Francesca Elizabeth Andrea Muñoz González (born March 7, 1980) is a Chilean politician, English teacher, and member of the Christian Social Party (PSC). She currently serves as a deputy for District 20.

== Biography ==
She was born in Concepción to Juan Ricardo Muñoz Roa and Magdalena del Carmen González Manríquez.

She attended elementary and high school at the Liceo Comercial Enrique Oyarzún Mondaca, in Concepción, and completed her higher education at the Universidad de Concepción, where she graduated as an English teacher.

She is married to Héctor Muñoz Uribe, councilor for the commune of Concepción (with whom she has two children; Francesca and Juan), and together with him, she created the university movement Movimiento Águilas de Jesús at the University of Concepción. She has been against the abortion, gender identity and equal marriage projects promoted by Michelle Bachelet's government.

== Professional career ==
Until the end of 2017, she worked as an English teacher at the Enrique Soro School, in San Pedro de la Paz.

== Political career ==
She began her political career as a member of Renovación Nacional. In the 2013 parliamentary elections, she ran as a candidate for deputy for District No. 44 of the Biobío Region, obtaining 15,184 votes equivalent to 8.77% of the votes, but was not elected.

Then, in the 2016 municipal elections, she ran as mayor of the commune of Chiguayante, but was not elected after obtaining 1,834 votes, equivalent to 7.93% of the votes.

In the 2017 parliamentary elections, she was elected deputy supported by the Renovación Nacional party, representing District 20 for the period 2018–2022. She obtained 23,140 votes, equivalent to 6.9% of the votes validly cast.

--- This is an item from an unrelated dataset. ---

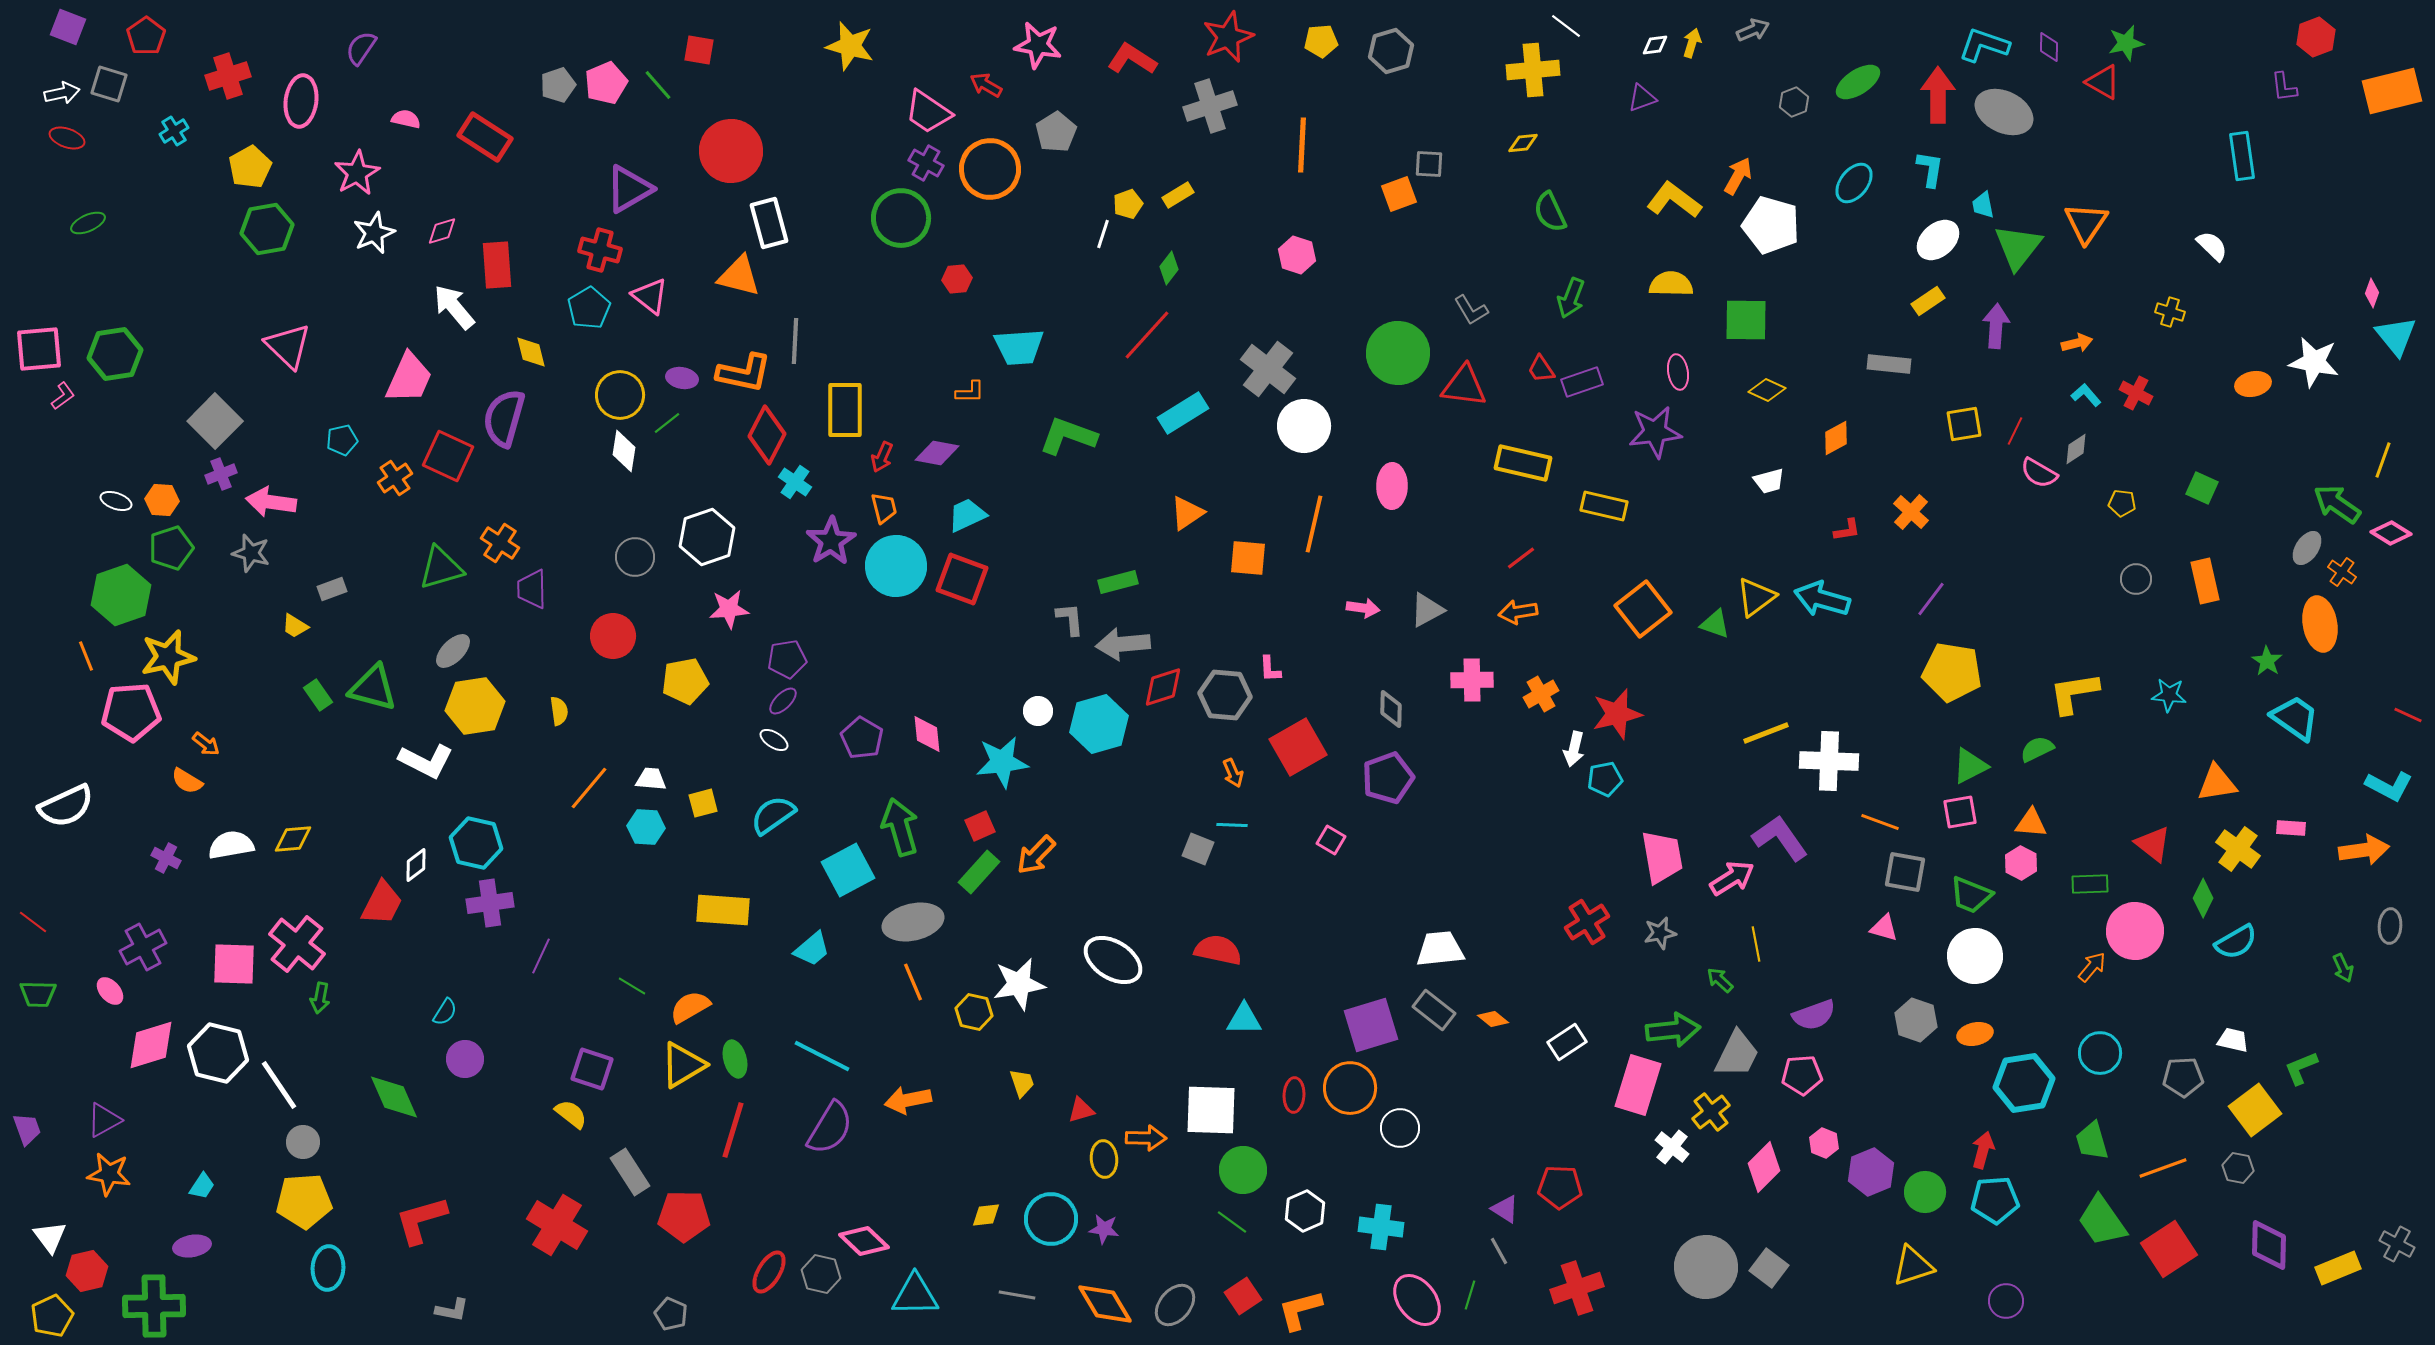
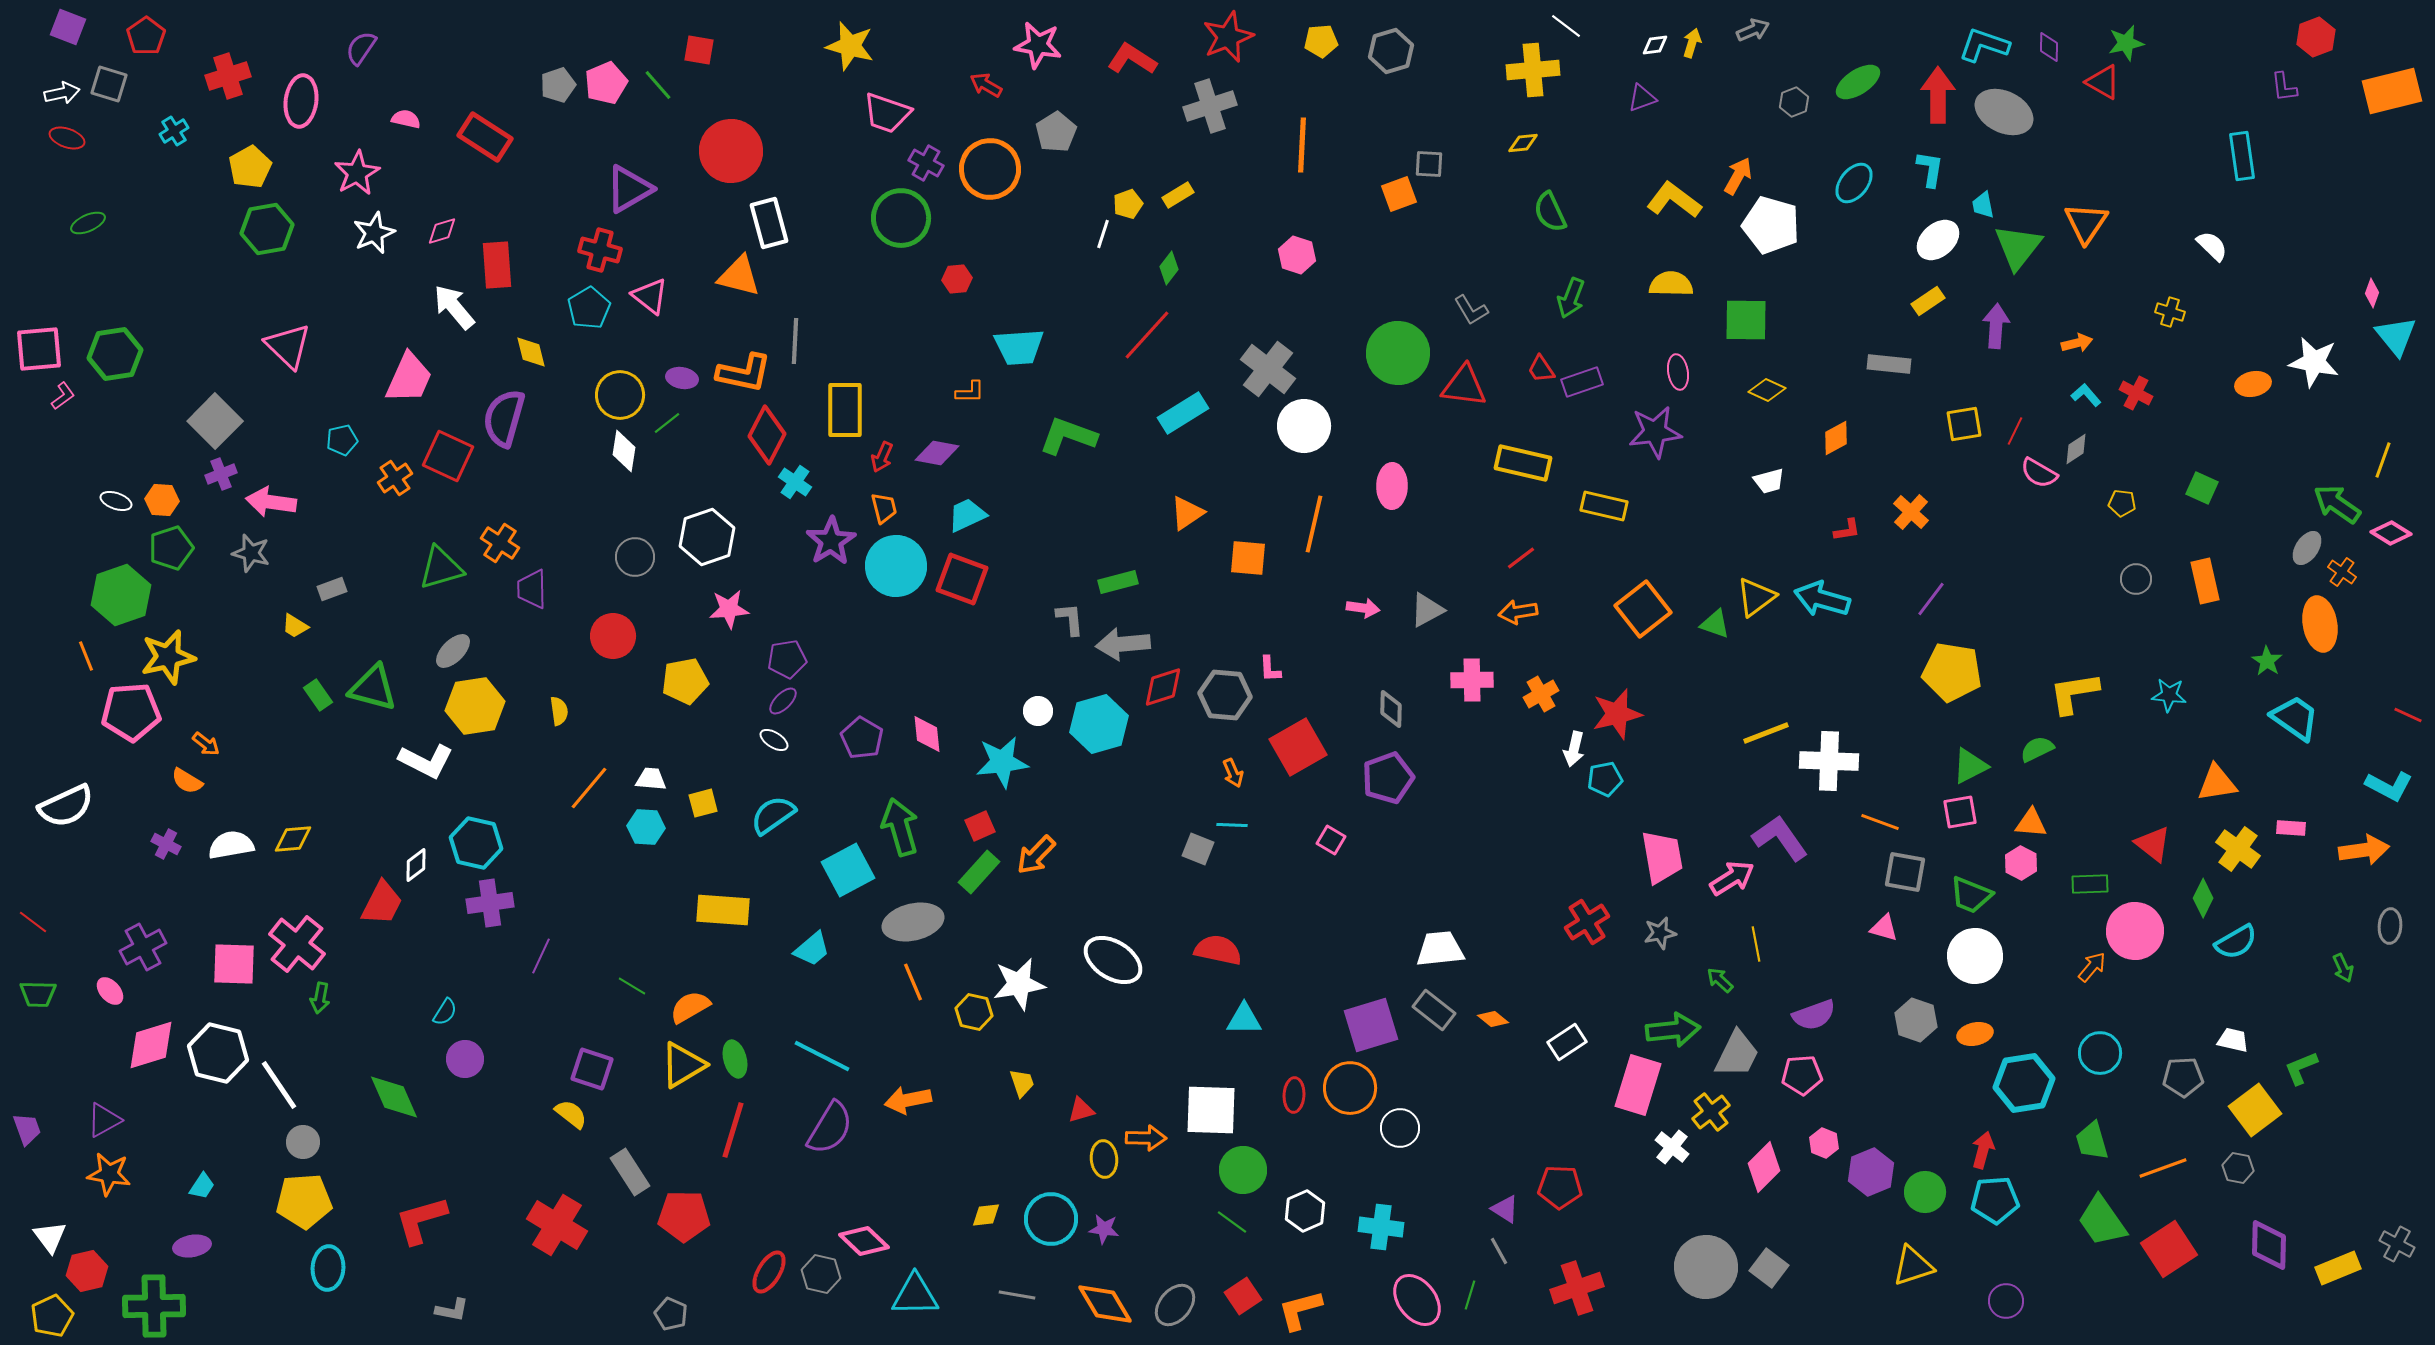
pink trapezoid at (928, 112): moved 41 px left, 1 px down; rotated 15 degrees counterclockwise
purple cross at (166, 858): moved 14 px up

On March 14, 2018, she became a member of the Permanent Commissions on Foreign Relations, Interparliamentary Affairs and Latin American Integration; and Family and Senior Citizens. Likewise, on July 3 of the same year, she joined the Special Investigative Commission of government programs classified as having insufficient performance, according to the list attached to the request, and the administrative and budgetary reasons that would explain their result (CEI 8). She was part of the RN Parliamentary Committee.

She was re-elected in the 2021 elections as the first majority in her district, assuming her second parliamentary term in March 2022. In November of that year, she announced her resignation from RN. In January 2023 she joined the Christian Social Committee and Independents and in May of that same year, she officially joined the Christian Social Party (PSC) along with a group of Biobío authorities.